Extracted data
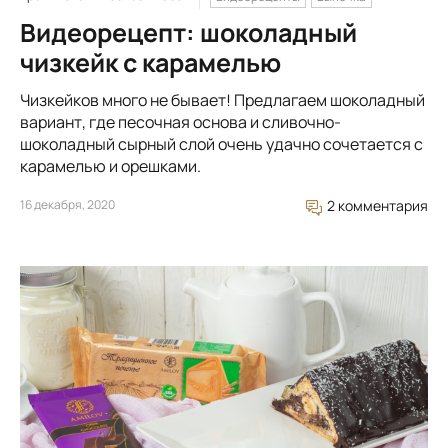
Видеорецепт: шоколадный
чизкейк с карамелью
Чизкейков много не бывает! Предлагаем шоколадный
вариант, где песочная основа и сливочно-
шоколадный сырный слой очень удачно сочетается с
карамелью и орешками.
16 декабря, 2020
2 комментария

Activity
Copy every line above that includes the string "шоколадный".

Answer space
Видеорецепт: шоколадный
Чизкейков много не бывает! Предлагаем шоколадный
шоколадный сырный слой очень удачно сочетается с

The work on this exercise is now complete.